Salary Bonus: Other than setting up a GROUP health plan; the ONLY way an employer (ER) can help employees (EEs) buy INDIVIDUAL coverage and not be subject to the huge IRS penalty is by increasing salary. The problem with this approach is that an ER must pay an additional 7.65% in FICA payroll taxes (for Medicare and Social Security) plus worker’s comp insurance is calculated based on salary so that a salary bonus for health insurance increases worker’s comp insurance for the company (usually 3-5%). PLUS, the EE must pay 7.65% FICA taxes PLUS pay California State income tax and Federal income taxes (20-30% depending on the wage). So, if an employer bonuses $100, it must pay about $110 to account for FICA and worker’s comp. The EE must pay FICA and income taxes so he/she receives about $70. The ER pays $110 and the EE nets $70 to pay for health insurance. It is very inefficient tax-wise. That is why companies offer group health insurance. See this article on the tax benefits of group health insurance.
Individual vs. Group Plan BENEFITS and NETWORKS of doctors and hospitals: Remember that ALLINDIVIDUAL health insurance plans in California (except Kaiser) have significantly smaller provider networks than group plans. Fewer doctors and hospitals accept individual health insurance plans. That is the reason that some people mistakenly believe that individual plans are less expensive than group plans. If you compare a narrow network individual plan with a narrow network group plan with comparable benefits, they are very similar in price. Individual plans offer no price savings.

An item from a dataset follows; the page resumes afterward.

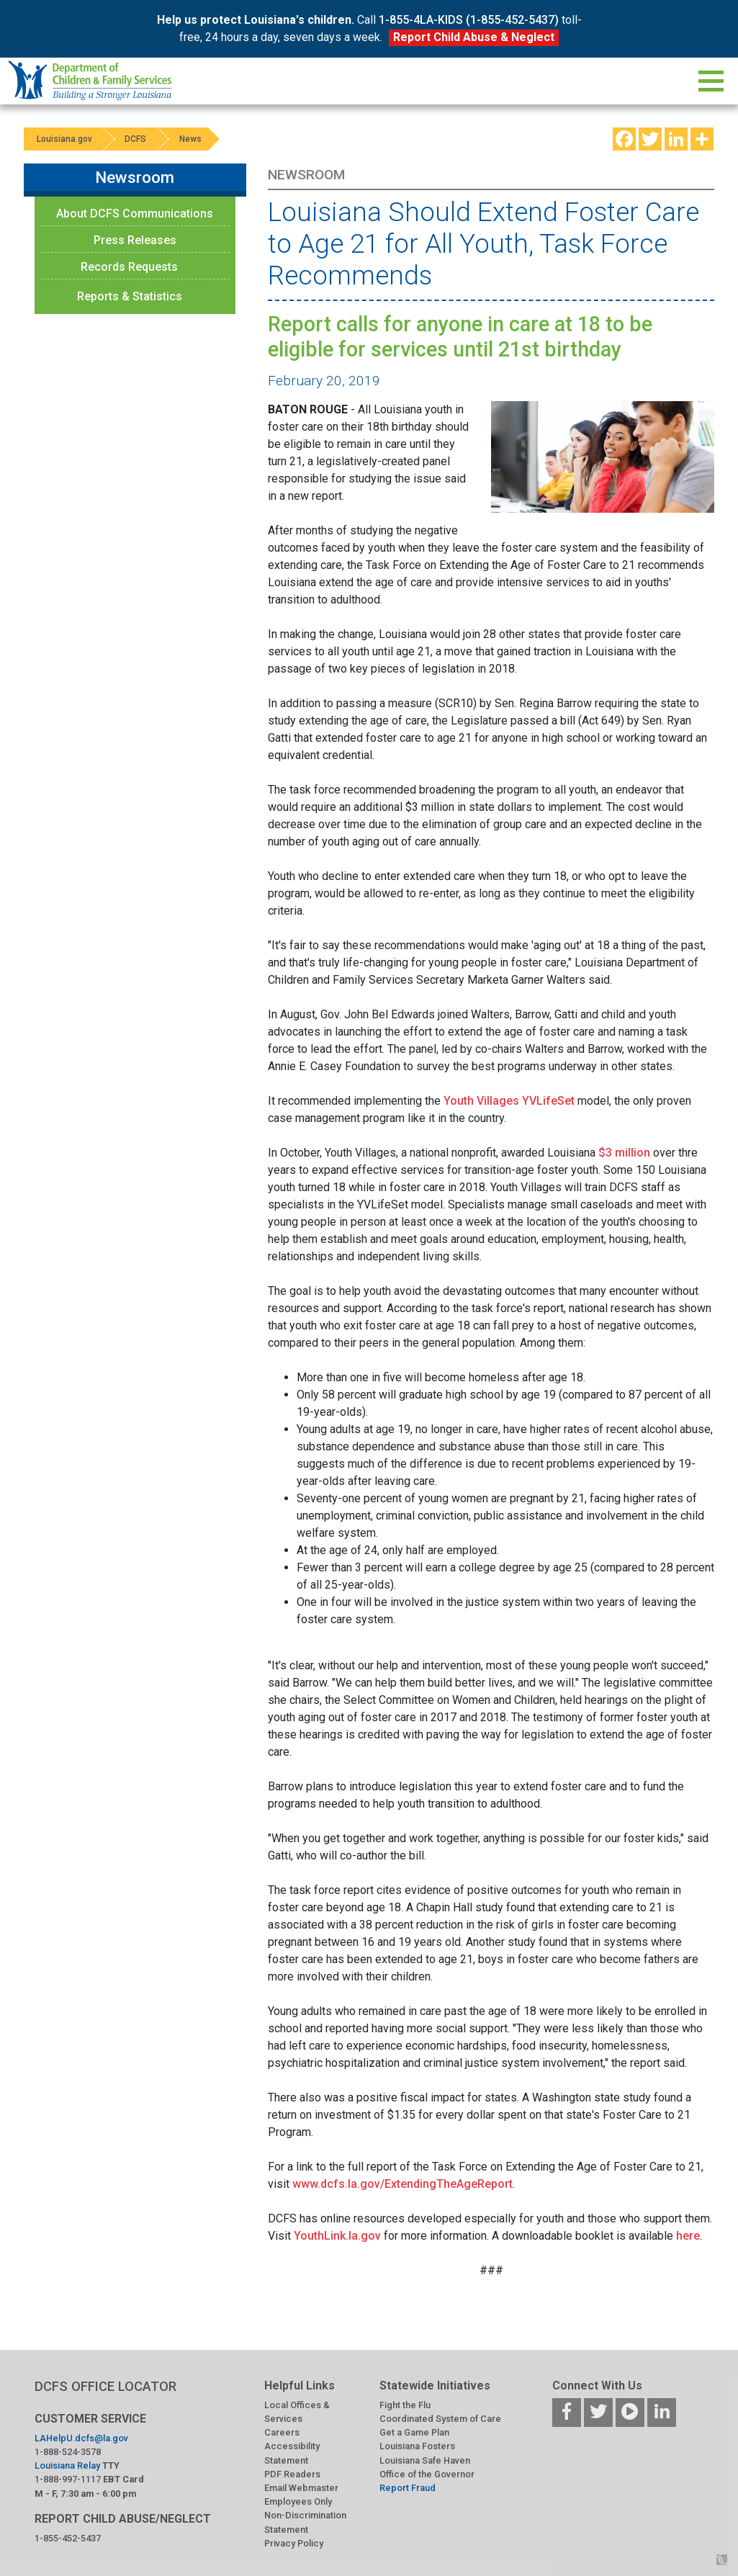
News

This is a result of the Affordable Care Act (ACA or Obama Care). Before the ACA, insurance companies asked medical questions and declined coverage to individuals with pre-existing conditions. As a result, insurance companies could offer the healthier people, whom they approved, lower priced plans. Now, the ACA forbids insurance companies from asking questions about a person’s medical history. Insurance companies can’t separate the healthy from the unhealthy and they must charge everyone the exact same rate based on age and geographic location. Consequently, individual plans are comparably priced to group plans.
Individual plans offer only very narrow provider networks with VERY few doctors and hospitals. This reduces the price of individual coverage but, like everything, you get what you pay for.
Group, employer-sponsored plans, however, offer the choice of:
- full, extensive provider networks;
- slightly narrow networks; or,
- very narrow networks.
Compare the price of the narrowest network group plan with individual plans with narrow networks and you will find that they are similarly priced.
So, to obtain the lowest cost health insurance plans with the best benefits; the most extensive provider networks of doctors and hospitals; and to use tax-advantaged dollars to purchase the plans; set up an employer-sponsored group medical insurance plan. Stay away from individual plans for your employees.